# General Bird



## copple2 (Jan 23, 2008)

Howdy all, I had a great general hunt last Tuesday, the first opportunity I had to get out. I checked out a spot that held a handful of hens and a couple of toms. After a few hours of calling and stalking, I had this love struck tom come in a little too close.

It's amazing how I still get the fever after several years of hunting!

8 inch beard and 1 inch spurs. Couldn't be happier!

copple2


----------



## katorade (Sep 23, 2007)

Nice bird, looks like some fun country to hunt in.


----------



## MWScott72 (May 23, 2011)

Nice Merriams! I'm not hunting turkeys this year, but all these stories make me wish I was!


----------



## silentstalker (Feb 19, 2008)

Nice bird!


----------



## hawglips (Aug 23, 2013)

Beautiful bird! Congrats!


----------



## ut1031 (Sep 13, 2007)

Nicely done.......!


----------



## utahbigbull (May 9, 2012)

Congrats!


----------



## Longgun (Sep 7, 2007)

THAT certainly does NOT suck. Congrats...

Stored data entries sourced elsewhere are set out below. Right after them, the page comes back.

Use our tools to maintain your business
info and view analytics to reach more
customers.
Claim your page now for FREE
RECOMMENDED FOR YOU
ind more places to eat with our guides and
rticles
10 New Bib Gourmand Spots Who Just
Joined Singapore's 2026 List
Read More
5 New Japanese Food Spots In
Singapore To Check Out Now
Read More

For some reason my eye really likes the composition of your photo. Good light, minimal shadows, the reds in the gobblers noggin are being complimented with the brush, the "mist"/haze blended in the backround... nice...


----------



## copple2 (Jan 23, 2008)

Thanks for all the nice comments...hopefully we'll continue to see lots more harvest pics from others as May marches forward.

copple2


----------